BEGIN
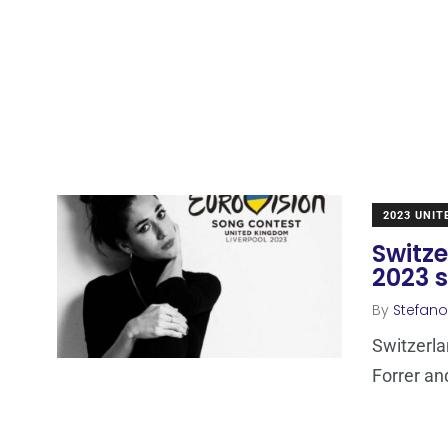
2023 UNI
Switze
2023 
By
Stefano
Switzerla
Forrer an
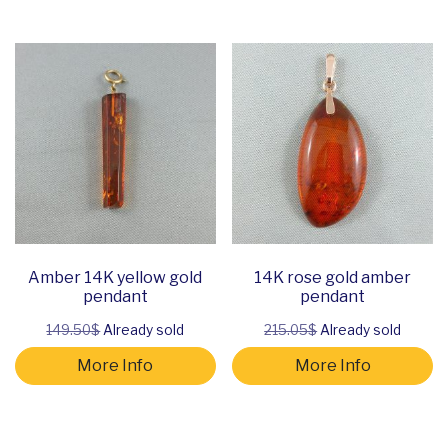
Amber 14K yellow gold
14K rose gold amber
pendant
pendant
149.50$
Already sold
215.05$
Already sold
More Info
More Info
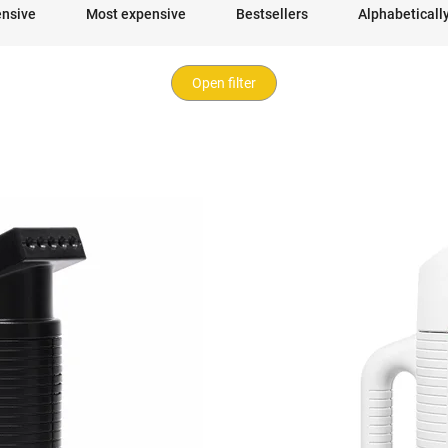
ensive
Most expensive
Bestsellers
Alphabeticall
Open filter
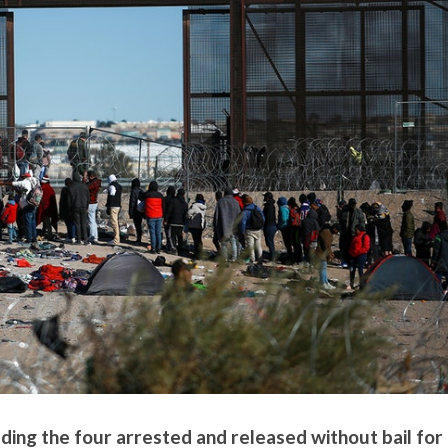
luding the four arrested and released without bail for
END
TASK REQUIREMENTS: A faithful, picture-free copy of the material is what this task asks for.

WRITTEN SOLUTION:
2023 UNI
Switze
2023 
By
Stefano
Switzerla
Forrer an
Amber 14K yellow gold
14K rose gold amber
pendant
pendant
149.50$
Already sold
215.05$
Already sold
More Info
More Info
ensive
Most expensive
Bestsellers
Alphabeticall
Open filter
luding the four arrested and released without bail for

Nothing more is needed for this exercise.